======== Source records

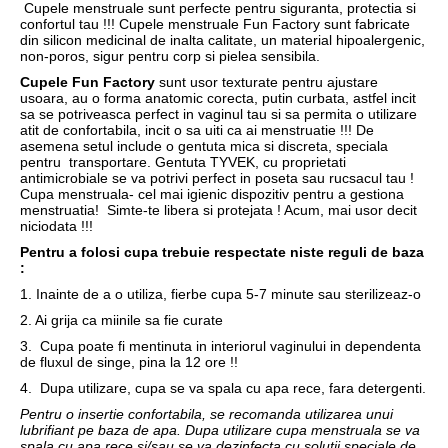
Cupele menstruale sunt perfecte pentru siguranta, protectia si
confortul tau !!! Cupele menstruale Fun Factory sunt fabricate
din silicon medicinal de inalta calitate, un material hipoalergenic,
non-poros, sigur pentru corp si pielea sensibila.
Cupele Fun Factory
sunt usor texturate pentru ajustare
usoara, au o forma anatomic corecta, putin curbata, astfel incit
sa se potriveasca perfect in vaginul tau si sa permita o utilizare
atit de confortabila, incit o sa uiti ca ai menstruatie !!! De
asemena setul include o gentuta mica si discreta, speciala
pentru transportare. Gentuta TYVEK, cu proprietati
antimicrobiale se va potrivi perfect in poseta sau rucsacul tau !
Cupa menstruala- cel mai igienic dispozitiv pentru a gestiona
menstruatia! Simte-te libera si protejata ! Acum, mai usor decit
niciodata !!!
Pentru a folosi cupa trebuie respectate niste reguli de baza
:
1. Inainte de a o utiliza, fierbe cupa 5-7 minute sau sterilizeaz-o
2. Ai grija ca miinile sa fie curate
3. Cupa poate fi mentinuta in interiorul vaginului in dependenta
de fluxul de singe, pina la 12 ore !!
4. Dupa utilizare, cupa se va spala cu apa rece, fara detergenti.
Pentru o insertie confortabila, se recomanda utilizarea unui
lubrifiant pe baza de apa. Dupa utilizare cupa menstruala se va
spala cu apa rece si/sau se va dezinfecta cu solutii speciale de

================

*Problem to work on*.
From the records above, extract exactly and only the lines that begin at the line with "1. Inainte de" and stop after the line with "Pentru o insertie".

*Solution to this exercise*.
1. Inainte de a o utiliza, fierbe cupa 5-7 minute sau sterilizeaz-o
2. Ai grija ca miinile sa fie curate
3. Cupa poate fi mentinuta in interiorul vaginului in dependenta
de fluxul de singe, pina la 12 ore !!
4. Dupa utilizare, cupa se va spala cu apa rece, fara detergenti.
Pentru o insertie confortabila, se recomanda utilizarea unui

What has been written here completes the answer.